* Your goal:
Each record below must come back exactly as written; its pictures must not.

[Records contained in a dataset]
[Start of section]

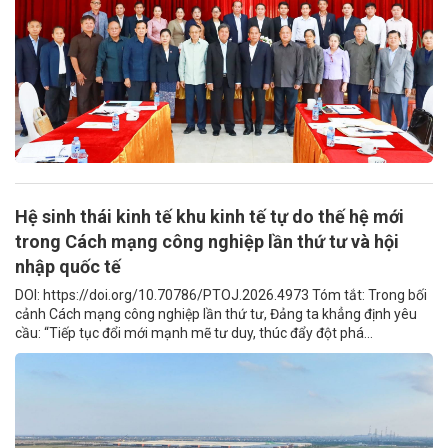
Hệ sinh thái kinh tế khu kinh tế tự do thế hệ mới
trong Cách mạng công nghiệp lần thứ tư và hội
nhập quốc tế
DOI: https://doi.org/10.70786/PTOJ.2026.4973 Tóm tắt: Trong bối
cảnh Cách mạng công nghiệp lần thứ tư, Đảng ta khẳng định yêu
cầu: “Tiếp tục đổi mới mạnh mẽ tư duy, thúc đẩy đột phá...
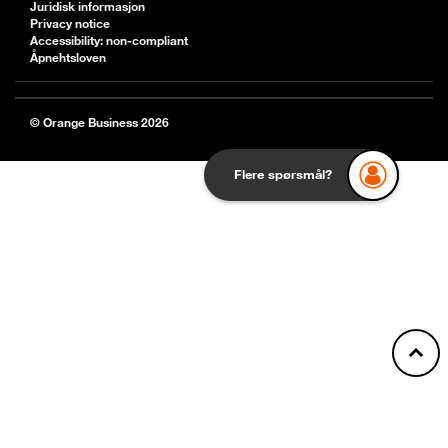
Juridisk informasjon
Privacy notice
Accessibility: non-compliant
Åpnehtsloven
© Orange Business 2026
Flere spørsmål?
Back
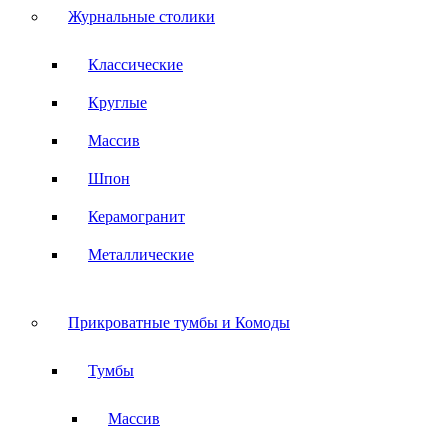
Журнальные столики
Классические
Круглые
Массив
Шпон
Керамогранит
Металлические
Прикроватные тумбы и Комоды
Тумбы
Массив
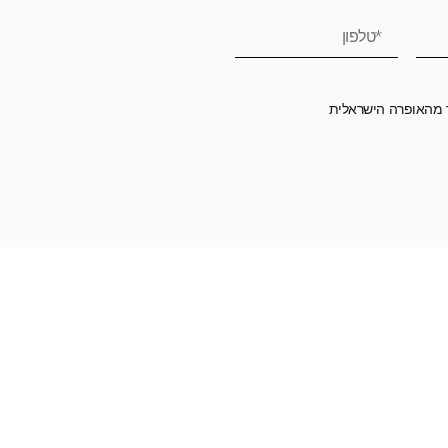
ר מהאופרה הישראלית
רומה לאופרה הישראלית ובכך לשמור על היצירה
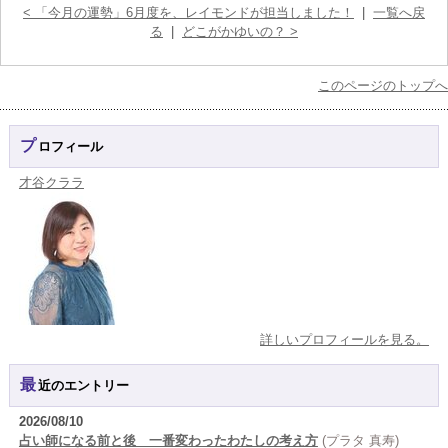
< 「今月の運勢」6月度を、レイモンドが担当しました！
|
一覧へ戻
る
|
どこがかゆいの？ >
このページのトップへ
プロフィール
才谷クララ
詳しいプロフィールを見る。
最近のエントリー
2026/08/10
占い師になる前と後 一番変わったわたしの考え方
(プラタ 真寿)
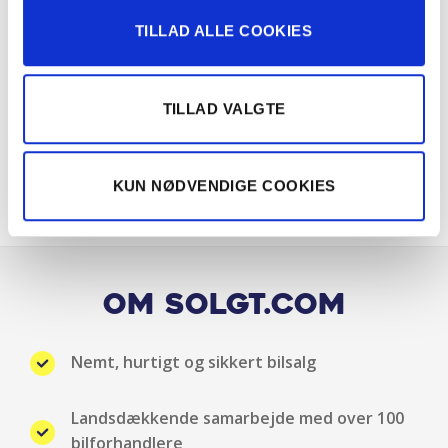
TILLAD ALLE COOKIES
Multifunk. læderrat m. varme
Musikstreaming via bluetooth
TILLAD VALGTE
Nøglefri betjening
KUN NØDVENDIGE COOKIES
Panoramasoltag
Parkeringssensor for/bag
Regnsensor
Om Solgt.com
Sædevarme for
Nemt, hurtigt og sikkert bilsalg
Skiltegenkendelse
Landsdækkende samarbejde med over 100
Sporholder assistent
bilforhandlere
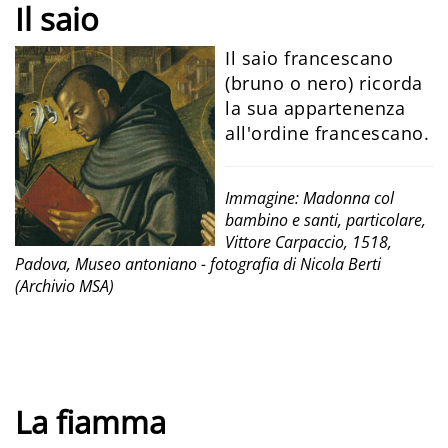
Il saio
Il saio francescano
(bruno o nero) ricorda
la sua appartenenza
all'ordine francescano.
Immagine: Madonna col
bambino e santi, particolare,
Vittore Carpaccio, 1518,
Padova, Museo antoniano - fotografia di Nicola Berti
(Archivio MSA)
La fiamma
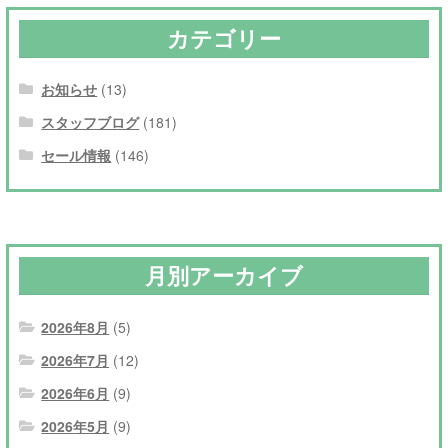
カテゴリー
お知らせ
(13)
スタッフブログ
(181)
セール情報
(146)
月別アーカイブ
2026年8月
(5)
2026年7月
(12)
2026年6月
(9)
2026年5月
(9)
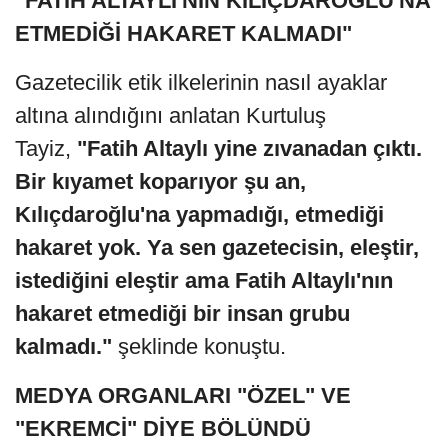
"FATİH ALTAYLI'NIN KILIÇDAROĞLU'NA
ETMEDİĞİ HAKARET KALMADI"
Gazetecilik etik ilkelerinin nasıl ayaklar
altına alındığını anlatan Kurtuluş
Tayiz,
"Fatih Altaylı yine zıvanadan çıktı.
Bir kıyamet koparıyor şu an,
Kılıçdaroğlu'na yapmadığı, etmediği
hakaret yok. Ya sen gazetecisin, eleştir,
istediğini eleştir ama Fatih Altaylı'nın
hakaret etmediği bir insan grubu
kalmadı."
şeklinde konuştu.
MEDYA ORGANLARI "ÖZEL" VE
"EKREMCİ" DİYE BÖLÜNDÜ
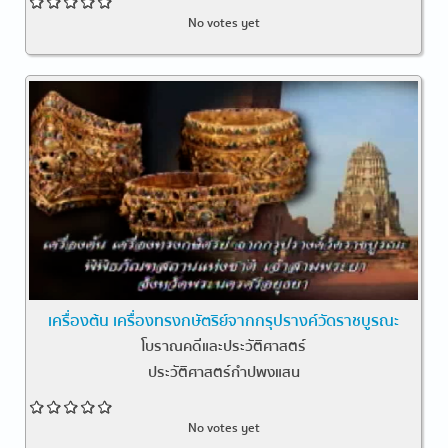
No votes yet
เครื่องต้น เครื่องทรงกษัตริย์จากกรุปรางค์วัดราชบูรณะ
โบราณคดีและประวัติศาสตร์
ประวัติศาสตร์กำปพงแสน
No votes yet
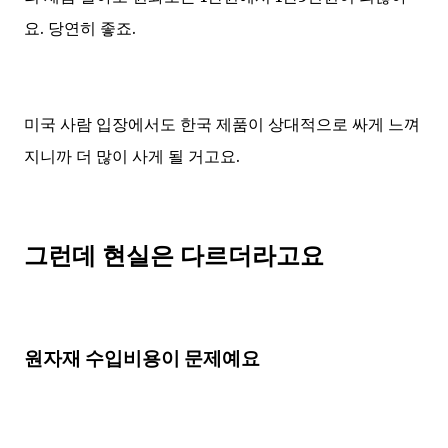
요. 당연히 좋죠.
미국 사람 입장에서도 한국 제품이 상대적으로 싸게 느껴
지니까 더 많이 사게 될 거고요.
그런데 현실은 다르더라고요
원자재 수입비용이 문제예요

[End of section]

* Exercise result:
Hệ sinh thái kinh tế khu kinh tế tự do thế hệ mới
trong Cách mạng công nghiệp lần thứ tư và hội
nhập quốc tế
DOI: https://doi.org/10.70786/PTOJ.2026.4973 Tóm tắt: Trong bối
cảnh Cách mạng công nghiệp lần thứ tư, Đảng ta khẳng định yêu
cầu: “Tiếp tục đổi mới mạnh mẽ tư duy, thúc đẩy đột phá...
Juridisk informasjon
Privacy notice
Accessibility: non-compliant
Åpnehtsloven
© Orange Business 2026
Flere spørsmål?
Back
Журнальные столики
Классические
Круглые
Массив
Шпон
Керамогранит
Металлические
Прикроватные тумбы и Комоды
Тумбы
Массив
ר מהאופרה הישראלית
רומה לאופרה הישראלית ובכך לשמור על היצירה
< 「今月の運勢」6月度を、レイモンドが担当しました！
|
一覧へ戻
る
|
どこがかゆいの？ >
このページのトップへ
プロフィール
才谷クララ
詳しいプロフィールを見る。
最近のエントリー
2026/08/10
占い師になる前と後 一番変わったわたしの考え方
(プラタ 真寿)
TILLAD ALLE COOKIES
Multifunk. læderrat m. varme
Musikstreaming via bluetooth
TILLAD VALGTE
Nøglefri betjening
KUN NØDVENDIGE COOKIES
Panoramasoltag
Parkeringssensor for/bag
Regnsensor
Om Solgt.com
Sædevarme for
Nemt, hurtigt og sikkert bilsalg
Skiltegenkendelse
Landsdækkende samarbejde med over 100
Sporholder assistent
bilforhandlere
Il saio
Il saio francescano
(bruno o nero) ricorda
la sua appartenenza
all'ordine francescano.
Immagine: Madonna col
bambino e santi, particolare,
Vittore Carpaccio, 1518,
Padova, Museo antoniano - fotografia di Nicola Berti
(Archivio MSA)
La fiamma
カテゴリー
お知らせ
(13)
スタッフブログ
(181)
セール情報
(146)
月別アーカイブ
2026年8月
(5)
2026年7月
(12)
2026年6月
(9)
2026年5月
(9)
"FATİH ALTAYLI'NIN KILIÇDAROĞLU'NA
ETMEDİĞİ HAKARET KALMADI"
Gazetecilik etik ilkelerinin nasıl ayaklar
altına alındığını anlatan Kurtuluş
Tayiz,
"Fatih Altaylı yine zıvanadan çıktı.
Bir kıyamet koparıyor şu an,
Kılıçdaroğlu'na yapmadığı, etmediği
hakaret yok. Ya sen gazetecisin, eleştir,
istediğini eleştir ama Fatih Altaylı'nın
hakaret etmediği bir insan grubu
kalmadı."
şeklinde konuştu.
MEDYA ORGANLARI "ÖZEL" VE
"EKREMCİ" DİYE BÖLÜNDÜ
No votes yet
เครื่องต้น เครื่องทรงกษัตริย์จากกรุปรางค์วัดราชบูรณะ
โบราณคดีและประวัติศาสตร์
ประวัติศาสตร์กำปพงแสน
No votes yet
요. 당연히 좋죠.
미국 사람 입장에서도 한국 제품이 상대적으로 싸게 느껴
지니까 더 많이 사게 될 거고요.
그런데 현실은 다르더라고요
원자재 수입비용이 문제예요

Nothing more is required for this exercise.